FILE PHOTO: The logo of the web service Amazon is pictured in this June 8, 2017 illustration photo. REUTERS/Carlos Jasso/Illustration/

(Reuters) - Shares in closed down 4.2% on Wednesday, leading declines in the S&P 500 consumer discretionary sector while video streaming companies Warner Bros Discovery and Paramount Global rallied.

Amazon shares deepened losses after a Wall Street Journal report said the online retailer and video streamer is planning an advertising-supported tier for its Prime Video streaming service and that it is in talks with Warner Bros Discovery and Paramount about including ad-based tiers of their streaming services through Amazon Prime Video Channels.

Shares in Warner Bros, which also announced on Wednesday that CNN Chairman and Chief Executive Chris Licht had stepped down, ended up 8.4% at $13.12 a share. Licht's departure also contributed to its rally. Paramount shares closed up 3.9%.

Amazon last traded at $121.23 after hitting a high of $127.37 shortly after the market opened. Wednesday's move marked Amazon's biggest one-day percentage decline since Feb 3. The stock is still up 44.3% so far in 2023.

"To me these are desperate moves because that's money out the door to try to keep people on Amazon's platform," Kim Forrest, chief investment officer at Bokeh Capital Partners in Pittsburgh, said regarding the report's suggestion that Amazon is adding new video providers for Prime.

Forrest said the move would suggest that "the Prime service isn't enough" to keep customers. Along with streaming video, Prime subscriptions also include free shipping for eligible products, which helps boost Amazon's online sales.

For anyone who has dropped the Prime service, Forrest said they would "buy from somewhere else because nobody wants to pay for shipping and pretty much everybody is offering free shipping now."

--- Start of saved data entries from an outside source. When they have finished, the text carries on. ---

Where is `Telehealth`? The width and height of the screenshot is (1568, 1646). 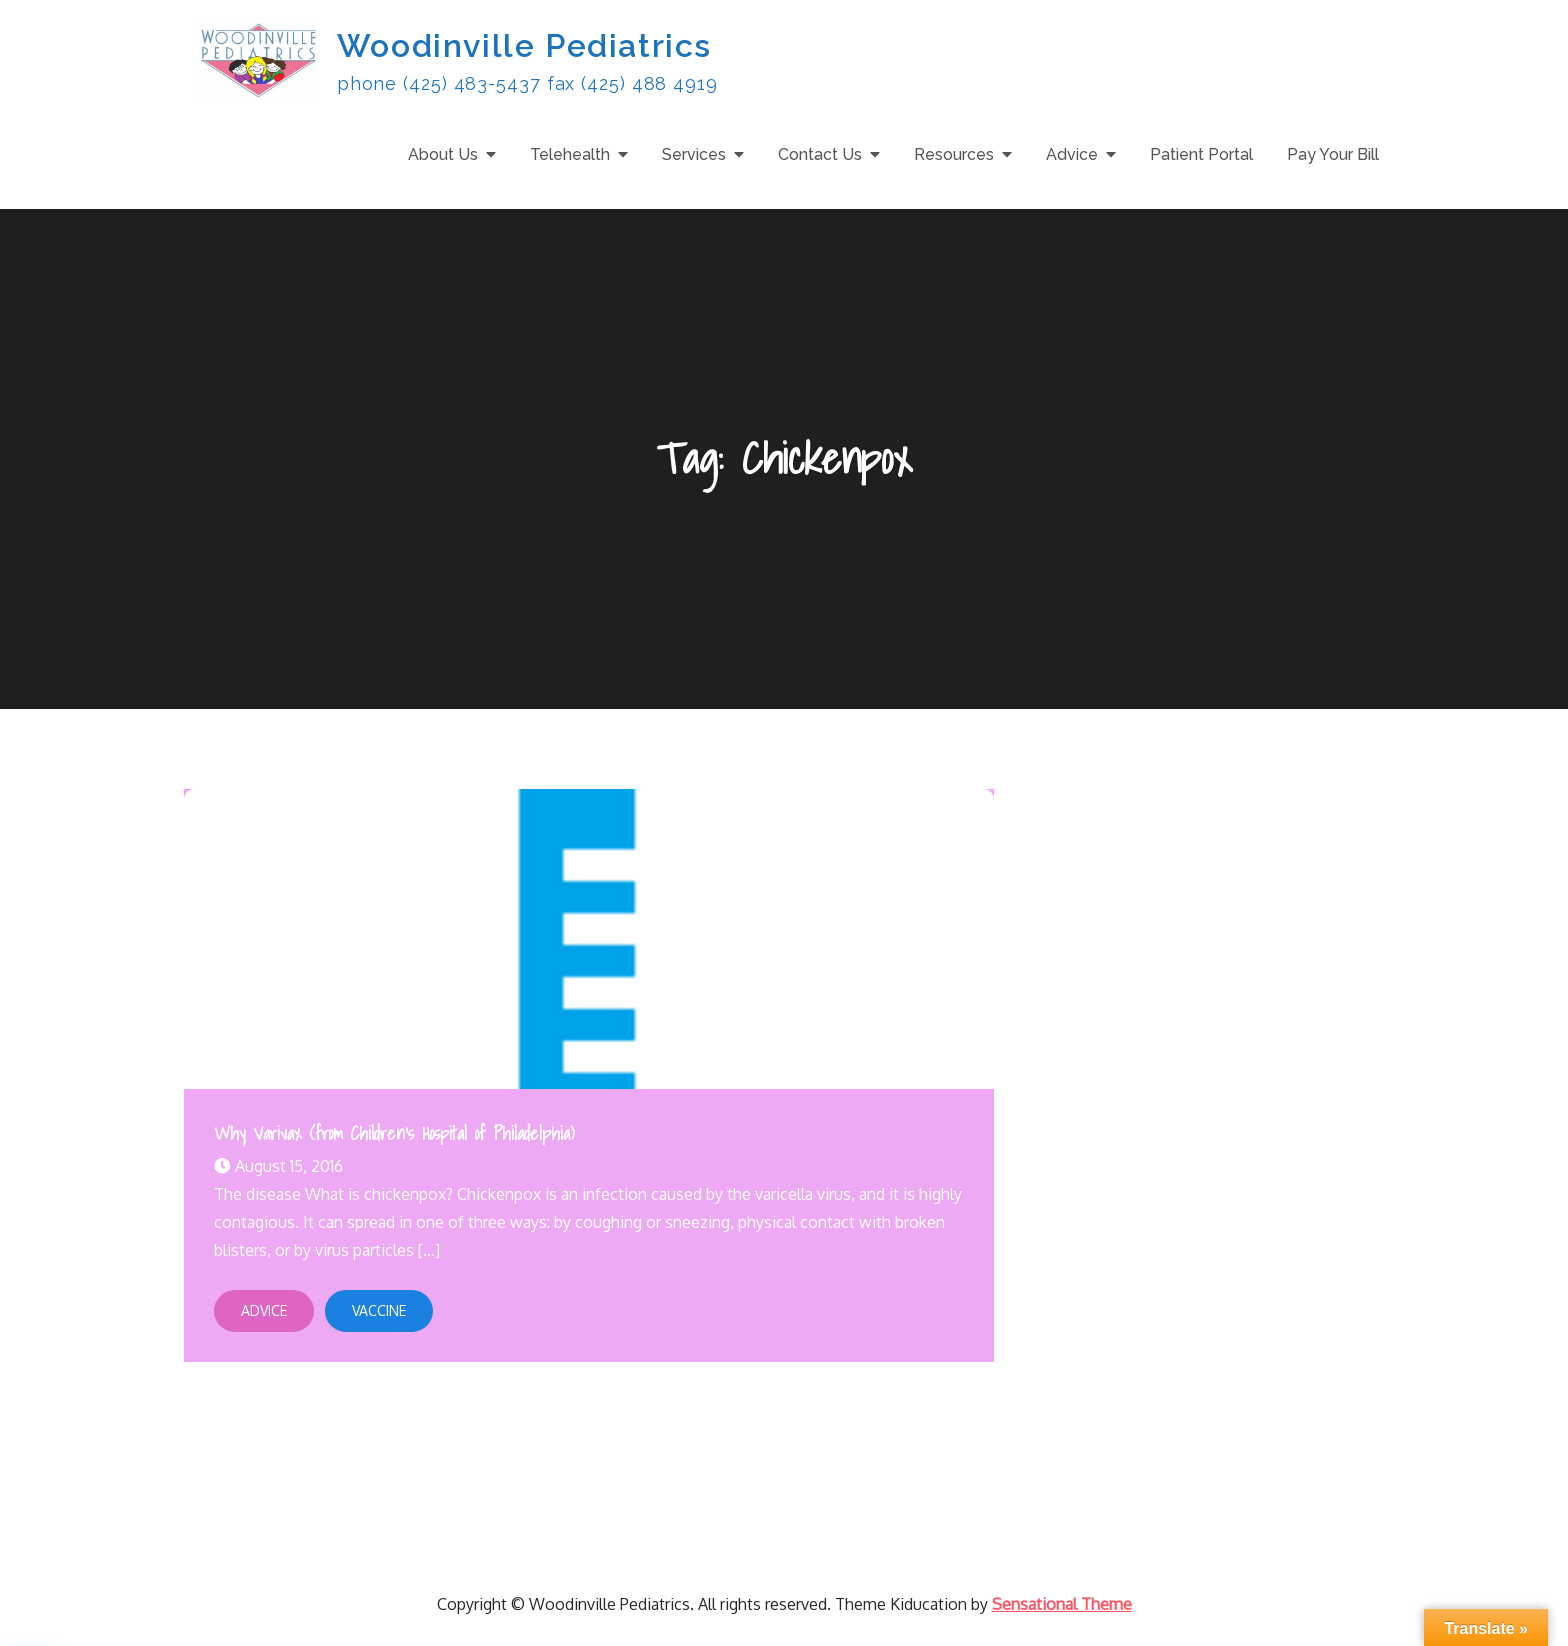 Telehealth is located at coordinates (570, 154).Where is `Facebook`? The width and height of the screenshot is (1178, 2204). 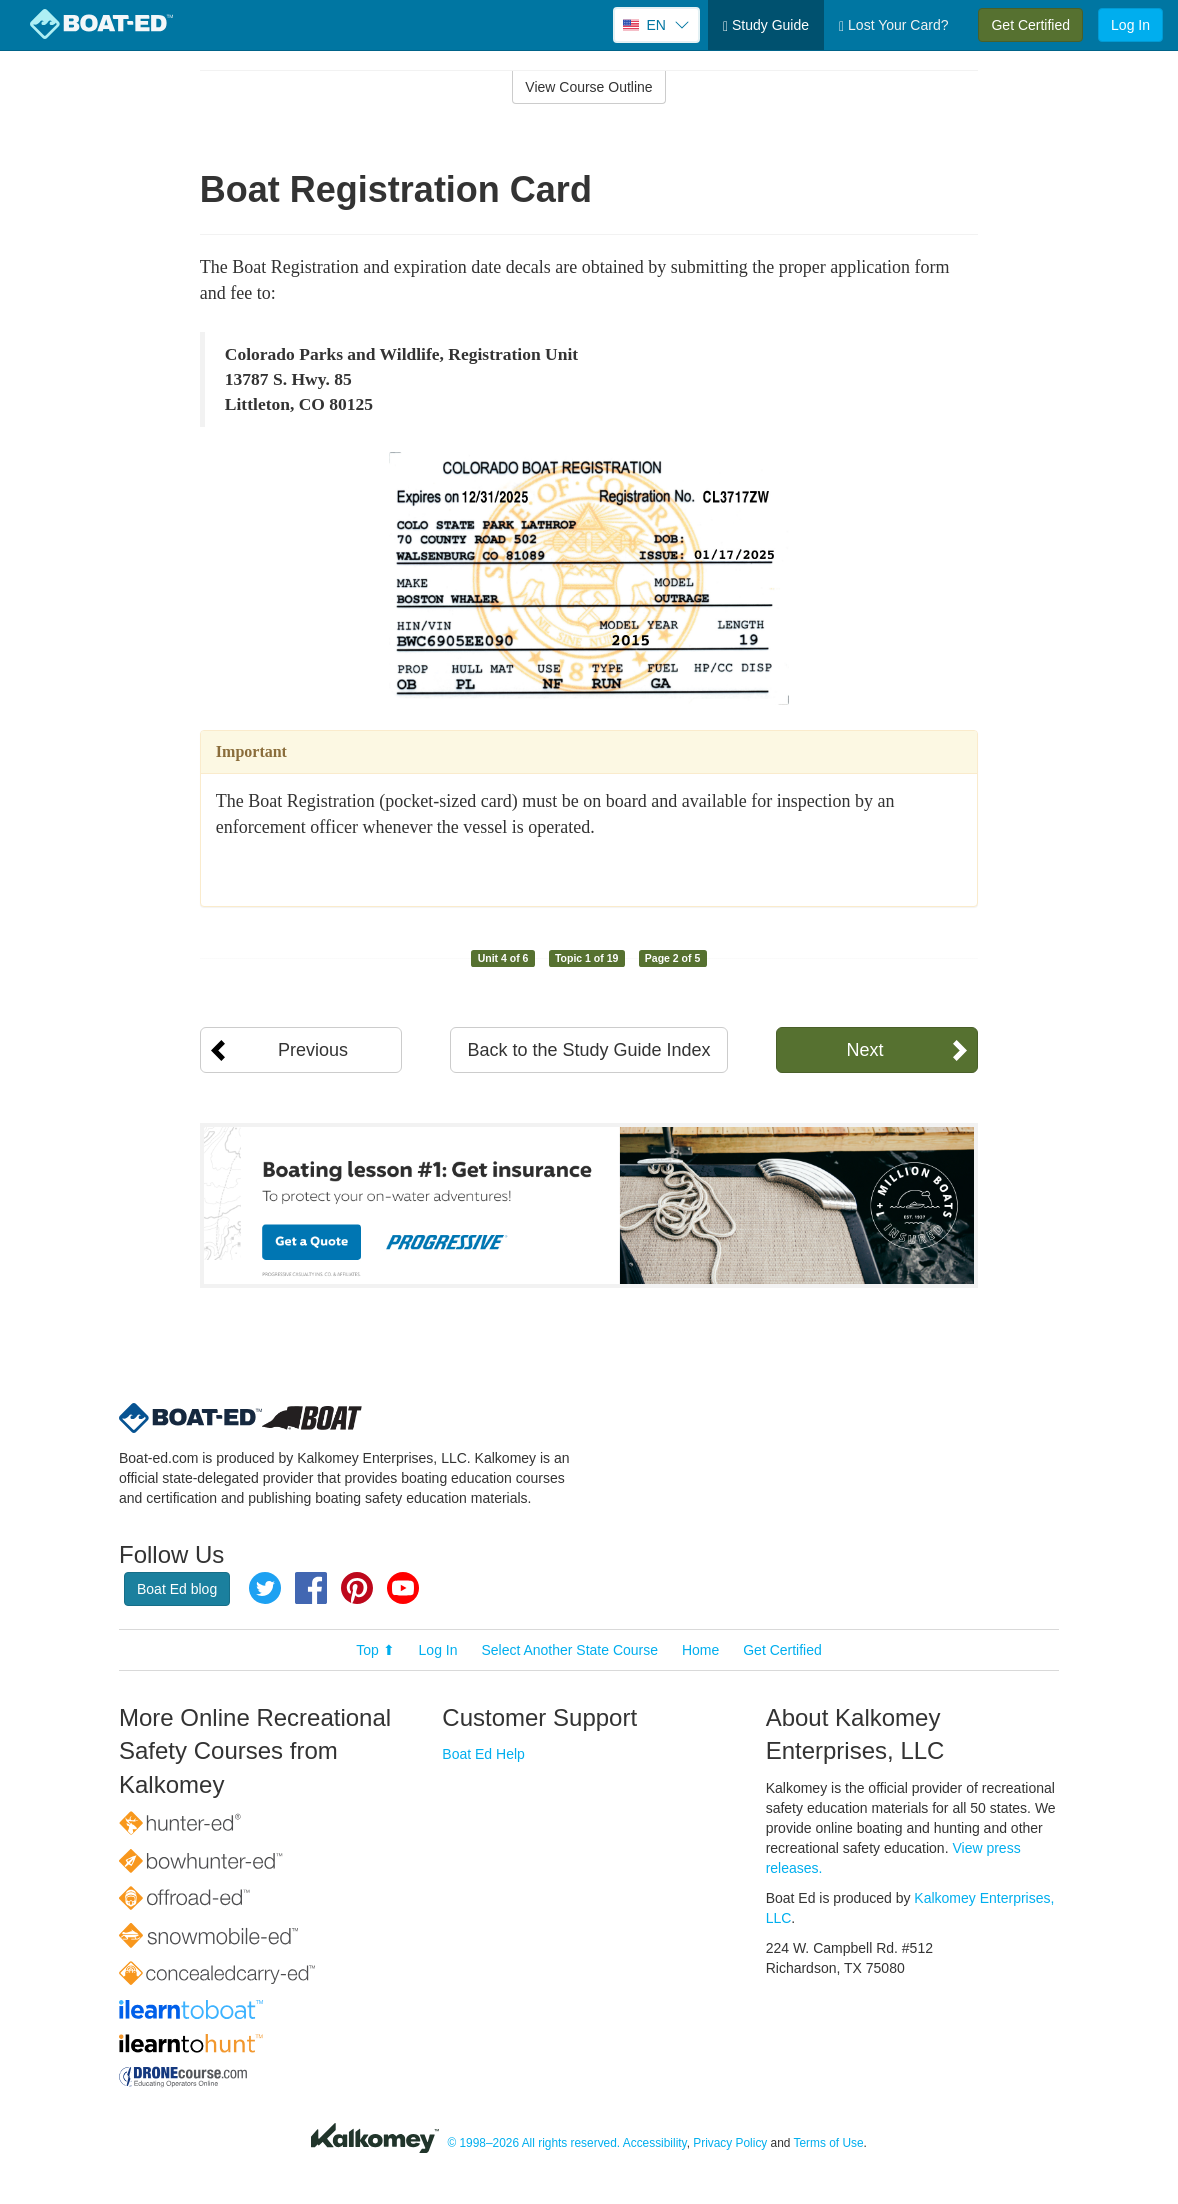 Facebook is located at coordinates (311, 1588).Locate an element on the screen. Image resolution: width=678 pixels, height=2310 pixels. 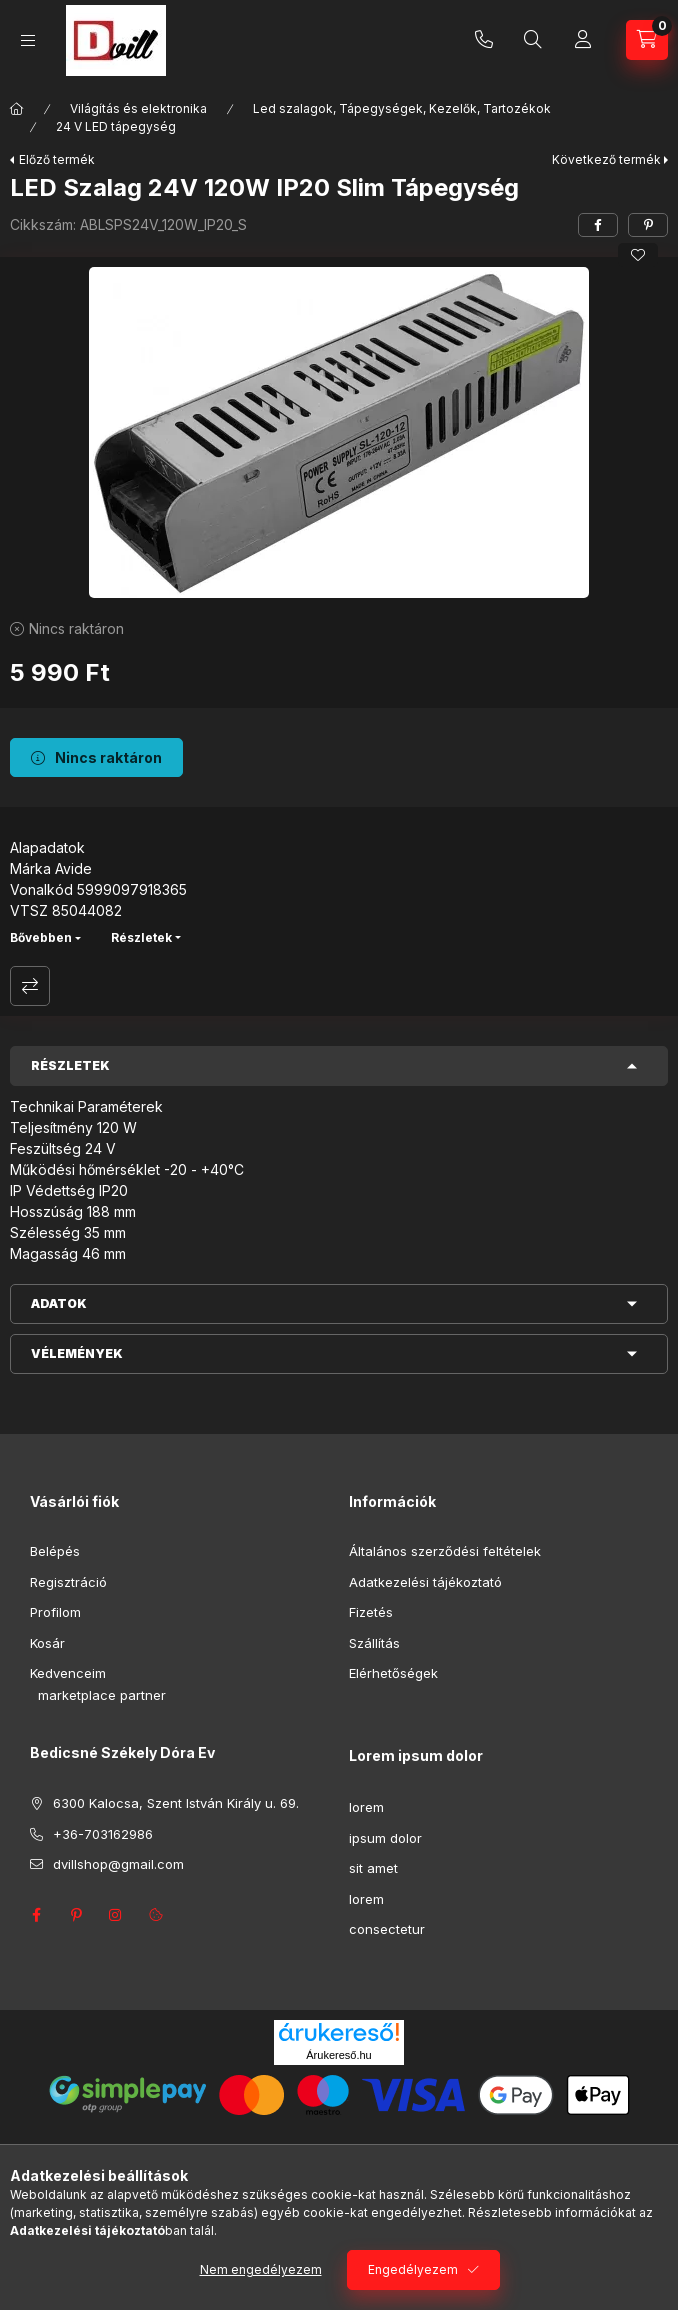
Részletek is located at coordinates (141, 937).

Along with concerns about the Prime platform, Forrest said investors have generally been more inclined to buy shares in smaller companies than mega-cap companies such as Amazon since the May jobs report issued on Friday.

While the S&P 500 fell 0.4% on Wednesday, the small cap Russell 2000 index closed up 1.8%. The S&P's consumer discretionary sector, which includes Amazon, was down 0.9%.

Wednesday's loss was Amazon's biggest one-day percentage decline since early February.